Community, Diversity, Sustainability and other Overused Words

A New and Critical Fire Danger in Southern California: The Homeless

No, the Supreme Court did not say people must be allowed cookstoves in tents on the sidewalk: don't believe lying politicians

May 17, 2021 The Los Angeles Fire Department responds to an average of 24 homeless-related fires a day, according to reporting by the Los Angeles Times. That's two dozen emergencies every day. LAFD classifies one third of those fires as arson. The rest of the fires are caused by outdoor cookstoves or other unsafe and unpermitted use of flames.

These fires cause death and a great deal of damage. 41 homeless people have been killed by them since 2015 and they have caused an estimated $185 million in property damage since 2017, according to the LA Times. An illicit cookstove at a homeless encampment in the Sepulveda Pass caused the infamous Skirball wildfire in 2017, which burned 422 acres, destroyed six houses and damaged twice that many. Lives were destroyed. Hundreds were evacuated. Needless to say, all of these fires consumed fire department resources and put firefighter's lives in danger.
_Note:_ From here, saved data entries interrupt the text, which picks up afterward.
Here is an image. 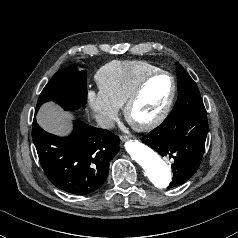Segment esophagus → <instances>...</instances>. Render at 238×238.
I'll use <instances>...</instances> for the list:
<instances>
[{
	"label": "esophagus",
	"mask_w": 238,
	"mask_h": 238,
	"mask_svg": "<svg viewBox=\"0 0 238 238\" xmlns=\"http://www.w3.org/2000/svg\"><path fill=\"white\" fill-rule=\"evenodd\" d=\"M127 139H128V137H127L126 135H121V136H120V140H121L122 142L126 141Z\"/></svg>",
	"instance_id": "1"
}]
</instances>
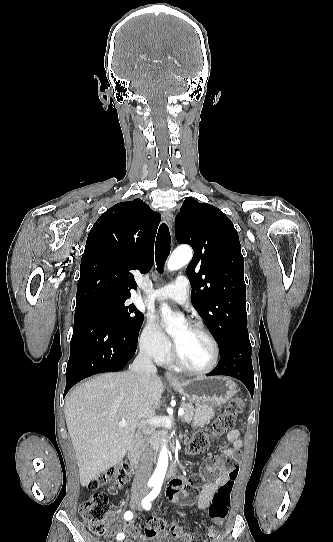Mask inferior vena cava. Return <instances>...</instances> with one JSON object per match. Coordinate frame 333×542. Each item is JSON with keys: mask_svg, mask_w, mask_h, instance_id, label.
<instances>
[{"mask_svg": "<svg viewBox=\"0 0 333 542\" xmlns=\"http://www.w3.org/2000/svg\"><path fill=\"white\" fill-rule=\"evenodd\" d=\"M129 372H136L138 376V382L143 392H145L147 382H149L152 376H156L157 368L156 366H154L149 354H147L145 350H141L137 358H135L132 366H130ZM147 410H149V408H147ZM142 436H143L144 442H147L150 436L149 424H144L142 428ZM152 456H153V452L151 448H149V446H146V448H144L142 452L140 464L135 472V476H134V480L132 484L133 492H136V490H143V492H146L147 484L150 480V476L152 472V466H153Z\"/></svg>", "mask_w": 333, "mask_h": 542, "instance_id": "inferior-vena-cava-1", "label": "inferior vena cava"}]
</instances>
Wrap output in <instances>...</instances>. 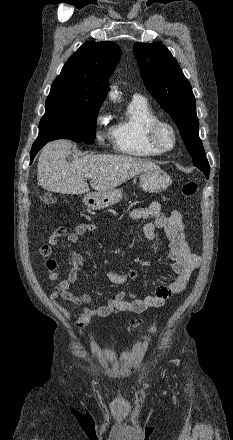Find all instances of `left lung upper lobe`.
<instances>
[{"mask_svg":"<svg viewBox=\"0 0 233 440\" xmlns=\"http://www.w3.org/2000/svg\"><path fill=\"white\" fill-rule=\"evenodd\" d=\"M134 54L146 88L173 118L194 165H207L198 135L195 97L178 62L161 43H136Z\"/></svg>","mask_w":233,"mask_h":440,"instance_id":"1","label":"left lung upper lobe"}]
</instances>
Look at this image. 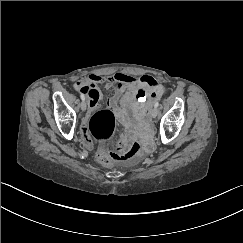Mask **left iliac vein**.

Today, a wildfire rages out of control in Topanga and Pacific Palisades, with at least 1,350 acres burned as of Sunday afternoon. Hundreds of homes have been evacuated. The cause is suspected as arson. A week before the fire started, local newspapers noted the activity of a known arsonist on probation who was living in the Palisades bluffs. The volunteer Pacific Palisades Task Force on Homelessness had alerted authorities to numerous fire pits the convicted arsonist had built in the chaparral. Police, fire, and probation authorities refused to do anything about this individual.

Governor Newsom likes to blame climate change for the wildfires in California. Climate change may or may not provide some secondary causation of the state's wildfires. Solid proof is thin. But there is ample proof that a past and probable future cause of wildfires will be the region's extremely populous and largely mentally ill vagrant population, a population that continues to grow as state authorities seek to reduce prison sentences and release convicts who often end up on the streets. Even if only a few of the homeless are arsonists, it only takes one person to start a large, destructive, and deadly fire. Meanwhile, many of the rest of the 'homeless' population engage in patently unsafe cooking and heating with open flames and unpermitted cookstoves.

At the same time that it becomes clear the vagrant, scofflaw population is one enormous fire hazard, officials at all levels either dismiss the hazard or claim, untruthfully, that there is nothing they can do about it. Jose "Che" Ramirez, the deputy mayor for city homelessness initiatives, claims in the LA Times article that "court injunctions have significantly limited the City's legal right to dismantle unsafe structures, or enter encampments to remove the hazardous items causing many of these fires.

This is completely untrue. The main court case to which Ramirez refers, Martin v. Boise, actually specifically allows local authorities to outlaw camping involving the erection of physical structures. It even allows cities to outlaw sleeping in public in certain areas and at certain times. In addition, the ruling does not, in any way, shape, or form prevent local authorities from enforcing ordinances about fire or even criminalizing the use of fire in public places. The theory by which the Ninth Circuit ruled on the case was that sleeping is a natural, unavoidable human activity and it constitutes cruel and unusual punishment to criminalize it. This theory would not be applied to using a cookstove or building a campfire, which are not unavoidable human activities.

Criminalization of unsafe fires would allow authorities to stop this dangerous activity. It would allow our society to prevent deadly and destructive fires, including wildfires that rage out of control, sapping resources, lowering quality of life , and endangering the lives of both humans and animals. There is no legal or moral reason preventing such legislation. Rather, what is lacking is the will to put a value on a peaceful and orderly society, one with an appropriate balance between one person's freedom and another's.